The Printing of Bibles in 16th Century Antwerp

Report by Roy Damary on the paper given by Dr Guido Latré.

Early 16th Century, Europe was seething. Parts of Germany and Switzerland had accepted the Reformation, Charles V reigned over the Hapsburg Empire, a vast area and successor of the Holy Roman Empire. Within that Empire the cities had a great deal of independence, One such was Antwerp, which, although very much part of Charles' very Catholic empire, was quite tolerant to the activities of Protestants and fellow travellers.
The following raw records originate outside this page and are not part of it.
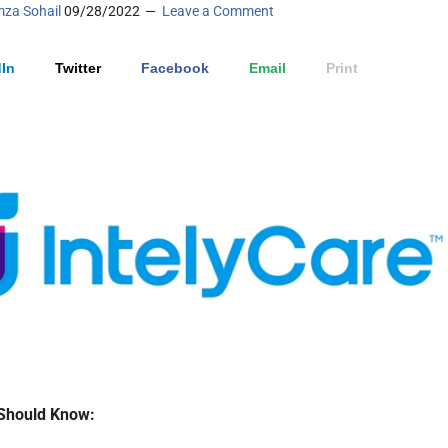
za Sohail
09/28/2022
Leave a Comment
In
Twitter
Facebook
Email
Print
Should Know:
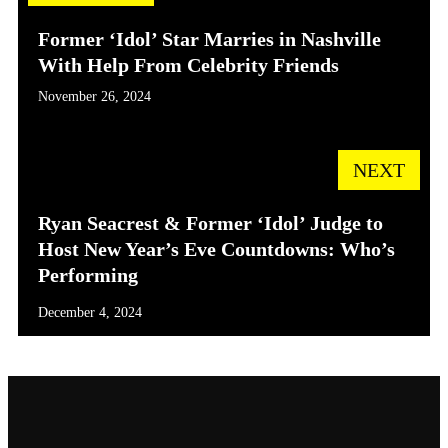
Former ‘Idol’ Star Marries in Nashville
With Help From Celebrity Friends
November 26, 2024
NEXT
Ryan Seacrest & Former ‘Idol’ Judge to
Host New Year’s Eve Countdowns: Who’s
Performing
December 4, 2024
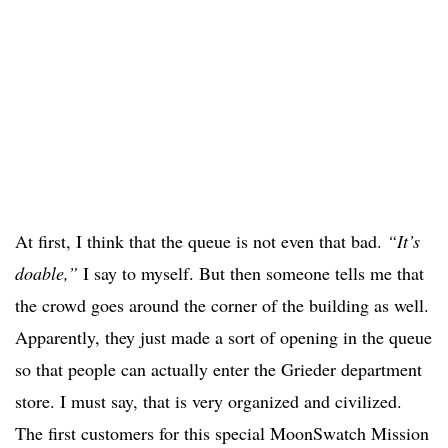
At first, I think that the queue is not even that bad.
“It’s
doable,”
I say to myself. But then someone tells me that
the crowd goes around the corner of the building as well.
Apparently, they just made a sort of opening in the queue
so that people can actually enter the Grieder department
store. I must say, that is very organized and civilized.
The first customers for this special MoonSwatch Mission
At this time, Henry VIII, 'His Most Catholic Majesty', reigned over England. There, too, Protestant ideas were spreading, including the revolutionary concept of the bible being available in a language the people could understand. Future reformers, many of whom acquired senior positions in the English Church after its 1532 break with Rome, had, for their personal safety, to have an operating base outside England. One such was provided by Antwerp, which combined religious tolerance, a powerful printing industry, and intensive trade with England.

Some 5,000 English people lived in Antwerp at the time of its big trading fairs ('jaarmarkten'). English ships were constantly in the harbour, where they even had precedence over other craft for access to the quay and the crane. Amongst these 5,000 was William Tyndale. Chased out of England, he had studied Greek in England and possibly Hebrew in Germany where he had begun his NT translation. However, life in Germany was also precarious, so he moved to Antwerp where, apart from the tolerance of the city, there was a sufficiently strong emigre community including an 'English House', in which he could reside relatively safely. The printers' quarter was a mere 15 minutes walk away, and among them there was master-printer Marten de Keyser, actually a Frenchman called Martin l'Empereur. He was the printer of, among other works, Tyndale's Obedience of a Christian Man.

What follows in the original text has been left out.